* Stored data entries
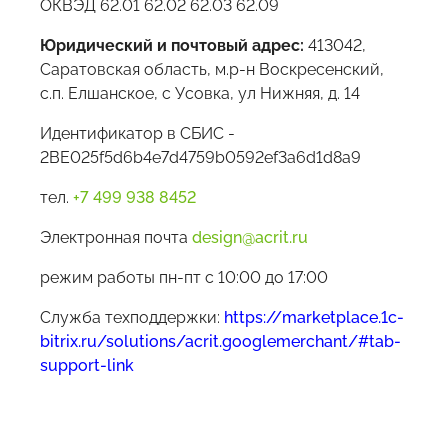
ОКВЭД 62.01 62.02 62.03 62.09
Юридический и почтовый адрес:
413042,
Саратовская область, м.р-н Воскресенский,
с.п. Елшанское, с Усовка, ул Нижняя, д. 14
Идентификатор в СБИС -
2BE025f5d6b4e7d4759b0592ef3a6d1d8a9
тел.
+7 499 938 8452
Электронная почта
design@acrit.ru
режим работы пн-пт с 10:00 до 17:00
Служба техподдержки:
https://marketplace.1c-
bitrix.ru/solutions/acrit.googlemerchant/#tab-
support-link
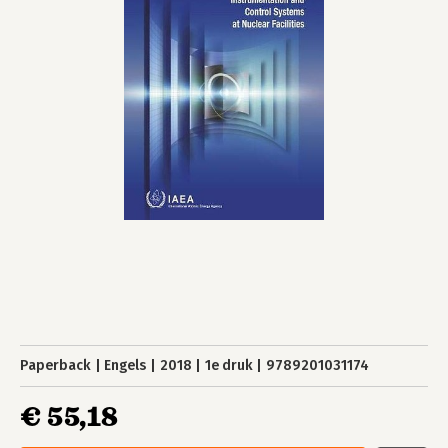
Paperback
Engels
2018
1e druk
9789201031174
€ 55,18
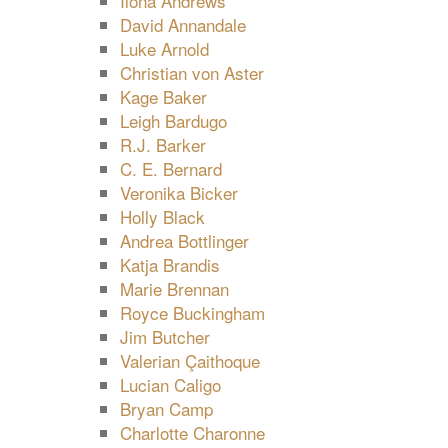
Ilona Andrews
David Annandale
Luke Arnold
Christian von Aster
Kage Baker
Leigh Bardugo
R.J. Barker
C. E. Bernard
Veronika Bicker
Holly Black
Andrea Bottlinger
Katja Brandis
Marie Brennan
Royce Buckingham
Jim Butcher
Valerian Çaithoque
Lucian Caligo
Bryan Camp
Charlotte Charonne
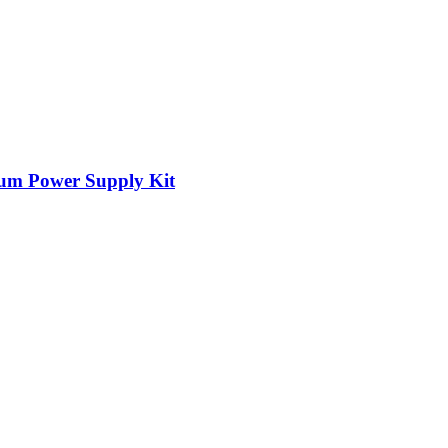
um Power Supply Kit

* What this task involves
The records above must be printed exactly, but the pictures they hold should be omitted.

* Answer for the task
ОКВЭД 62.01 62.02 62.03 62.09
Юридический и почтовый адрес:
413042,
Саратовская область, м.р-н Воскресенский,
с.п. Елшанское, с Усовка, ул Нижняя, д. 14
Идентификатор в СБИС -
2BE025f5d6b4e7d4759b0592ef3a6d1d8a9
тел.
+7 499 938 8452
Электронная почта
design@acrit.ru
режим работы пн-пт с 10:00 до 17:00
Служба техподдержки:
https://marketplace.1c-
bitrix.ru/solutions/acrit.googlemerchant/#tab-
support-link
Paperback
Engels
2018
1e druk
9789201031174
€ 55,18
Ilona Andrews
David Annandale
Luke Arnold
Christian von Aster
Kage Baker
Leigh Bardugo
R.J. Barker
C. E. Bernard
Veronika Bicker
Holly Black
Andrea Bottlinger
Katja Brandis
Marie Brennan
Royce Buckingham
Jim Butcher
Valerian Çaithoque
Lucian Caligo
Bryan Camp
Charlotte Charonne
um Power Supply Kit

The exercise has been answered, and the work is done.